The word “entrepreneur,” of French origin, means one who “takes the between.” In my younger days, I viewed entrepreneurs as exploitative—business owners who opportunistically extracted value from an economic flow. But in fact, entrepreneurs can create the flow—or the channel in which the flow can run—by recognizing an opportunity and “taking the between.” By standing in the gap, entrepreneurs have the ability to invent opportunities that can only exist if someone… if someone does what?

The usual answer is “takes on a risk for the opportunity of a return.” Yet while entrepreneurs are commonly seen as risk takers, the best ones are actually risk mitigators: designers who create ways to get reliable results amid chaos and confusion. Entrepreneurs differ from inventors: The inventor’s task is to innovate, to create something unprecedented. The entrepreneur’s is to translate innovation into something reliable, replicable, consistently deliverable and economically viable (even when, as in the case of entrepreneurs such as Penn and Teller, what they consistently deliver is the unexpected).

Their task is to stand in the gap and take the place between present and future, between reality and opportunity, between what Bucky Fuller called present state and preferred state, between one possibility and another—and design, implement and sustain the bridge.

Why do people do this? To get rich, right? For the potential hockey stick payoff? Well, yes and no. “Everyone knows” the purpose of business is to maximize returns, whether for the entrepreneur or the shareholders. But “everyone” isn’t always right. Observers as diverse as management consulting guru Peter Drucker, Bank of America (NYSE: BAC) founder A.P. Giannini and cybernetician Stafford Beer—oh, and me—have long recognized the purpose of business as accomplishing what the business is designed to do. Profit is the consequence of doing that well, a way of keeping score.

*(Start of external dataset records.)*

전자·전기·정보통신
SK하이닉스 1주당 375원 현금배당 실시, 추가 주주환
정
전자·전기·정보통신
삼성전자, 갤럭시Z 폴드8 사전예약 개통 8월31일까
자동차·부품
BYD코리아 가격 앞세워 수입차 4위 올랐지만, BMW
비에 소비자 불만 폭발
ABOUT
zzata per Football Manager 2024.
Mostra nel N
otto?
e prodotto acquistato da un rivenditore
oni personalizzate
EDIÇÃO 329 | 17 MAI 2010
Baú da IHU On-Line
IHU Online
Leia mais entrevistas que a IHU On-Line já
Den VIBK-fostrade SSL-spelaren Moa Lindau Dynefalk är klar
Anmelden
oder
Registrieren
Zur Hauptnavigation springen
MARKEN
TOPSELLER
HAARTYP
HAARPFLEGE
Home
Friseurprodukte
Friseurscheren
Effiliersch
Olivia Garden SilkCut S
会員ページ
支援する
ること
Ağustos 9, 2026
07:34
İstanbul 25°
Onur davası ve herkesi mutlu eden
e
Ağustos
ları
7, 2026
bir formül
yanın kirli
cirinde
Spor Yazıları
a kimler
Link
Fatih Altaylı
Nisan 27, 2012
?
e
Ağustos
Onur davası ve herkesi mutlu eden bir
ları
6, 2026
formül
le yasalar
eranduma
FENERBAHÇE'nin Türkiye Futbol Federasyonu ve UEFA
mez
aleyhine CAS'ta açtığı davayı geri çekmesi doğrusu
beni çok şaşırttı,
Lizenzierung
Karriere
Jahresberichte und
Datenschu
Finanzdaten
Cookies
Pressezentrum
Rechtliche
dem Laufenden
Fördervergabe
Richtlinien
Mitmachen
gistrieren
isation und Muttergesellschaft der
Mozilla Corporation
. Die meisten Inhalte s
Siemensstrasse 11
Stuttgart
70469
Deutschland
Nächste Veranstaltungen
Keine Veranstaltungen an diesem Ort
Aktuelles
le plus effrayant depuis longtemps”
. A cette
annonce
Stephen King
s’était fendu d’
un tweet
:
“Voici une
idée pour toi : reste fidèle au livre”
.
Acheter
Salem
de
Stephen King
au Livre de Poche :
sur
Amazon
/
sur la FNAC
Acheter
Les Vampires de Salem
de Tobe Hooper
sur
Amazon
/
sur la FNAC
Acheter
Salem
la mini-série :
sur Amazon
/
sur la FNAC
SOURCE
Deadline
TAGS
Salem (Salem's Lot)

Or, as I often tell my clients, no one thinks the purpose of their business is to pay the light bill. Utility bills are just a cost of doing business. Yet, for some reason, people think the purpose of their business is to pay their shareholders. Perhaps paying the shareholders for the use of their capital is just a cost of doing business as well.

Ask Whole Foods (Nasdaq: WFMI) CEO John Mackey to name his No. 1 stakeholder, and he won’t say shareholders. They’re No. 3. Customers? Nope, No. 2. Employees, says Mackey, are the key constituency, since without satisfied employees you don’t get satisfied customers; and without satisfied customers, you not only can’t pay your shareholders—you don’t have a business.